On the downside IP is very constrained. Improving it is very difficult, but denial of service attacks (DOS), security concerns and the limited number of addresses require changes.

Network neutrality has a technical foundation that it requires the end-to-end communication to work. However, there are two perspectives.

  1. Functions should only be implemented in a lower layer if it can be completely & correctly implemented at that layer
  2. In addition, if the function is needed by all clients of that layer

On the one hand, the advantages are that the network doesn’t know anything and doesn’t do things that are better done at the end. The argument naturally emerges from the technical structure of the internet. Additionally, it provides the following advantages:

  • Long-term evolvability
  • Application autonomy
  • Reliability
  • Minimizes interfaces between modules
  • reduces complexity

Those advantages are claims and not necessarily correct. On the other hand, disadvantage is that the internet does not do things well, but it does them all. Phone calls for instance. Phone lines were optimized for verbal communications. When a fax machine was connected it had to realize that, stop echo cancelling, stop compressing. The phone system typically ran at 90% utilization whereas the internet rarely runs above 20%.

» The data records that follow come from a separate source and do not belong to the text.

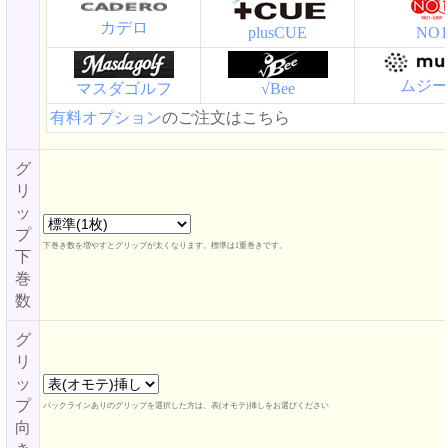
カデロ
plusCUE
NO1
ムジー
マスダゴルフ
√Bee
有料オプション
のご注文はこちら
グ
リ
ッ
プ
下巻き数を増やすとグリップが太くなります。標準は1重巻きです。
下
巻
数
グ
リ
ッ
プ
バックラインありのグリップを選択した方は、表(オモテ)挿しをお選びください
向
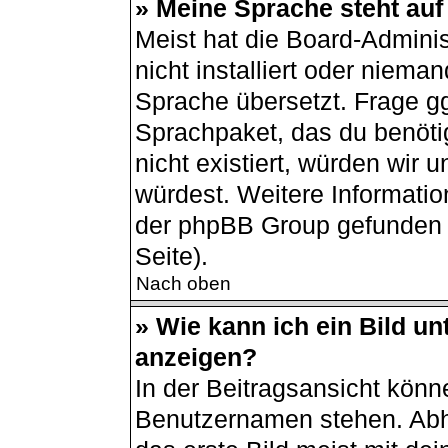
» Meine Sprache steht auf
Meist hat die Board-Admini
nicht installiert oder niema
Sprache übersetzt. Frage gg
Sprachpaket, das du benötigs
nicht existiert, würden wir
würdest. Weitere Informati
der phpBB Group gefunden 
Seite).
Nach oben
» Wie kann ich ein Bild 
anzeigen?
In der Beitragsansicht könn
Benutzernamen stehen. Abh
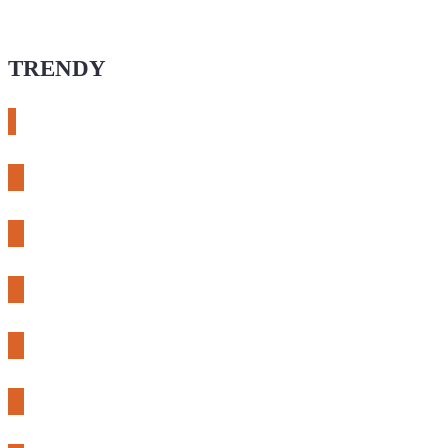
TRENDY
# esphome
# rtl-sdr
# meshcore
# expLORA
# meshtastic
# riden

Carrying public internet traffic is not economically viable as the traffic does only cost but cannot provide income. Sprint subsidized the public internet by phone systems and today the internet is subsidized by large companies buying private networks.

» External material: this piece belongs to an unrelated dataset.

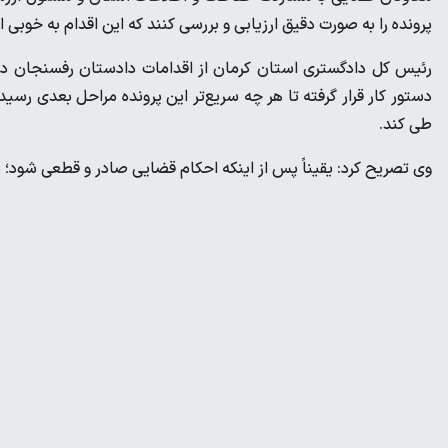
پرونده را به صورت دقیق ارزیابی و بررسی کنند که این اقدام به خوبی 
رئیس کل دادگستری استان کرمان از اقدامات دادستان رفسنجان در ر
دستور کار قرار گرفته تا هر چه سریع‌تر این پرونده مراحل بعدی رسی
طی کند.
وی تصریح کرد: یقیناً پس از اینکه احکام قضایی صادر و قطعی شود؛ نت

Modularity as a design principle offers advantages by minimizing interfaces between modules and reducing complexity. Facebook started out as a website out of a dorm room. However, the design tends to be static and can have negative effects on

Virtual Private Networks (VPNs) and Tunnels allow to disguise the content of your communication (e.g. human right activists hiding communication from a repressive government or drug cartels organising their deliveries). This poses a problem for law-making if they want to change net neutrality. Encrypted content cannot be identified and therefore the loss of net neutrality would most likely result in the illegality of VPNs.

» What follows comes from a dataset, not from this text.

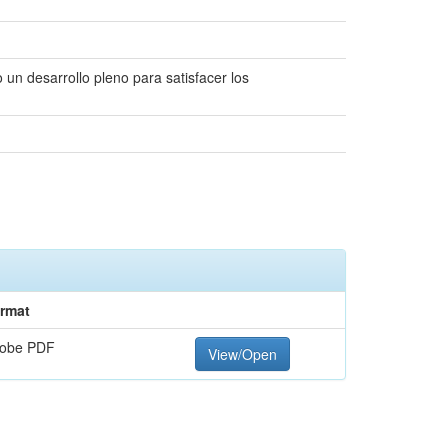
 un desarrollo pleno para satisfacer los
rmat
obe PDF
View/Open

The US has different legal framework for DSL and cable modem providers. Telecommunication services and information services have different legal requirements. Telecommunication services are more restricted and enforced net neutrality whereas information services do not. DSL is a telecommunication services and cable modems are information services. The legal definitions are not clear and still contested in the courts. The FCC tries to reclassify cable modems to be telecommunication services.


  • Does a neutral network discriminate against Quality of Service applications? (e.g. Skype)
  • Does the argument hold in a world of competition between DSL and cable?
  • Do we need special regulations? Isn’t this topic for antitrust policy?
  • Is this a debate about economic effects or about freedom?
  • Situation in Europe and Switzerland?
  • Technical solutions to the network neutrality problem? How to resolve this transparently?